§ **Work instruction**:
Starting at the first line of the material below, retype each line exactly until you reach the line with "Circular N°4 (10/01/2014)", which is also included; pictures stay out.

___ Data to use ___

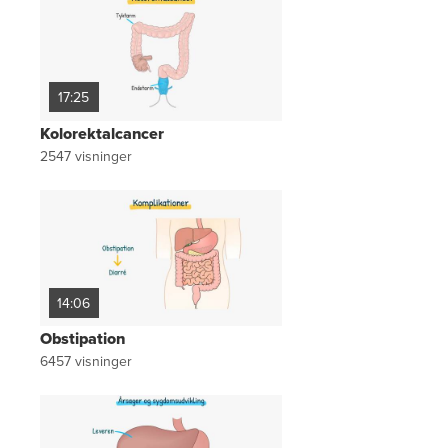
17:25
Kolorektalcancer
2547
visninger
14:06
Obstipation
6457
visninger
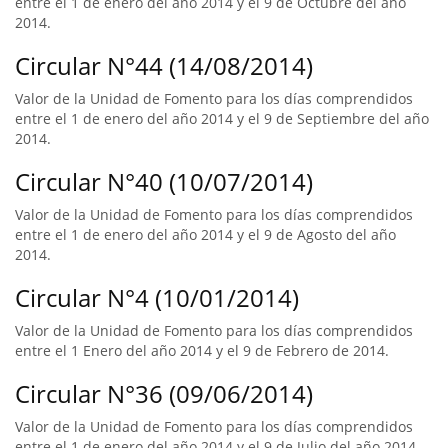
entre el 1 de enero del año 2014 y el 9 de Octubre del año
2014.
Circular N°44 (14/08/2014)
Valor de la Unidad de Fomento para los días comprendidos
entre el 1 de enero del año 2014 y el 9 de Septiembre del año
2014.
Circular N°40 (10/07/2014)
Valor de la Unidad de Fomento para los días comprendidos
entre el 1 de enero del año 2014 y el 9 de Agosto del año
2014.
Circular N°4 (10/01/2014)
Valor de la Unidad de Fomento para los días comprendidos
entre el 1 Enero del año 2014 y el 9 de Febrero de 2014.
Circular N°36 (09/06/2014)
Valor de la Unidad de Fomento para los días comprendidos
entre el 1 de enero del año 2014 y el 9 de Julio del año 2014.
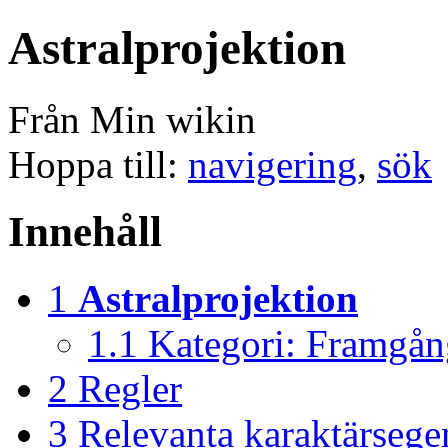
Astralprojektion
Från Min wikin
Hoppa till:
navigering
,
sök
Innehåll
1
Astralprojektion
1.1
Kategori: Framgång
2
Regler
3
Relevanta karaktärsege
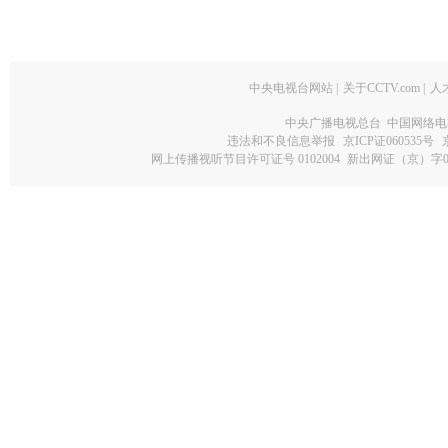
中央电视台网站
|
关于CCTV.com
|
人
中央广播电视总台 中国网络电
违法和不良信息举报
京ICP证060535号
网上传播视听节目许可证号 0102004
新出网证（京）字0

___

§ **Task result**:
17:25
Kolorektalcancer
2547
visninger
14:06
Obstipation
6457
visninger
entre el 1 de enero del año 2014 y el 9 de Octubre del año
2014.
Circular N°44 (14/08/2014)
Valor de la Unidad de Fomento para los días comprendidos
entre el 1 de enero del año 2014 y el 9 de Septiembre del año
2014.
Circular N°40 (10/07/2014)
Valor de la Unidad de Fomento para los días comprendidos
entre el 1 de enero del año 2014 y el 9 de Agosto del año
2014.
Circular N°4 (10/01/2014)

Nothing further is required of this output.